[Extracted page text data]
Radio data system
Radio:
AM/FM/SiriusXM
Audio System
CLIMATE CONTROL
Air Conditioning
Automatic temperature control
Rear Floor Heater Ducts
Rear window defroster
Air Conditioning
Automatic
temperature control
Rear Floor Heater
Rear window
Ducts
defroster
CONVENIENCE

--

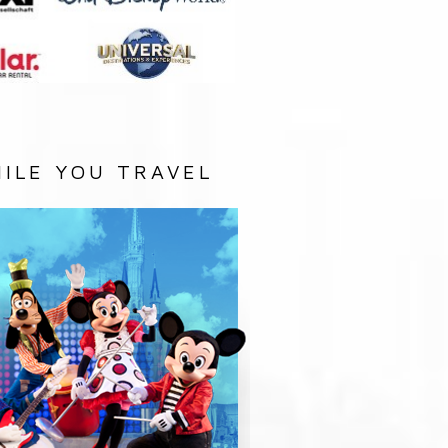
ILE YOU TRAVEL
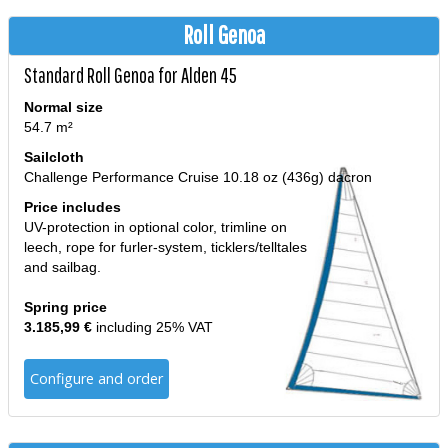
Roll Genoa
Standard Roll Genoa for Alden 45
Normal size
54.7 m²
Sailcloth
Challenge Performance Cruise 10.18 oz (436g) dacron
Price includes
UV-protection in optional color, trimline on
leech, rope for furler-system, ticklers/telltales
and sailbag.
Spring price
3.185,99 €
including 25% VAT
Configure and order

#### Work required:
Could you restate, word for word, the lines above from the one with "Radio data system" to the one with "CONVENIENCE", both included?

#### Reply:
Radio data system
Radio:
AM/FM/SiriusXM
Audio System
CLIMATE CONTROL
Air Conditioning
Automatic temperature control
Rear Floor Heater Ducts
Rear window defroster
Air Conditioning
Automatic
temperature control
Rear Floor Heater
Rear window
Ducts
defroster
CONVENIENCE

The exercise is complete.